**WHAT THE TASK ASKS**.
Copy nothing from the entries below except the lines from the one containing "ous n’avez pas lu ce que" through the one containing "hommes qui ne", and copy those exactly.
___ DATASET RECORDS
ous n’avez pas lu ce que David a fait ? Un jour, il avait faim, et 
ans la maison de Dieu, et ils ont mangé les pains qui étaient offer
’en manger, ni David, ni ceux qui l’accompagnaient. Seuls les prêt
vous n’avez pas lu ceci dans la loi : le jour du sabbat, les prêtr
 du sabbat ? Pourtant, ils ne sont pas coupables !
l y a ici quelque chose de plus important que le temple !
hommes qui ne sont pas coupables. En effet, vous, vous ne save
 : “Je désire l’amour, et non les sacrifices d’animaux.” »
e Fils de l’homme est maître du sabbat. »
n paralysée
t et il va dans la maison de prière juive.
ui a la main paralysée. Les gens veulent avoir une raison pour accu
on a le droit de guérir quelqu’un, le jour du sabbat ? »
______
___ DATASET RECORDS
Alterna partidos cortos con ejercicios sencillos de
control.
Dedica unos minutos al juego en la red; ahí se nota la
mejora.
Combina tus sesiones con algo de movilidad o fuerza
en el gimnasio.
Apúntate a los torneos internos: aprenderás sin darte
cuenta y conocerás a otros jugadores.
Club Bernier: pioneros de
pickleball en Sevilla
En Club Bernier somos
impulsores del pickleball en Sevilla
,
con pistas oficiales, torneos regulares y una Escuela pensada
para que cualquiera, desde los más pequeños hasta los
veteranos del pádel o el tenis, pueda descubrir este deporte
______
**SOLUTION**.
ous n’avez pas lu ce que David a fait ? Un jour, il avait faim, et 
ans la maison de Dieu, et ils ont mangé les pains qui étaient offer
’en manger, ni David, ni ceux qui l’accompagnaient. Seuls les prêt
vous n’avez pas lu ceci dans la loi : le jour du sabbat, les prêtr
 du sabbat ? Pourtant, ils ne sont pas coupables !
l y a ici quelque chose de plus important que le temple !
hommes qui ne sont pas coupables. En effet, vous, vous ne save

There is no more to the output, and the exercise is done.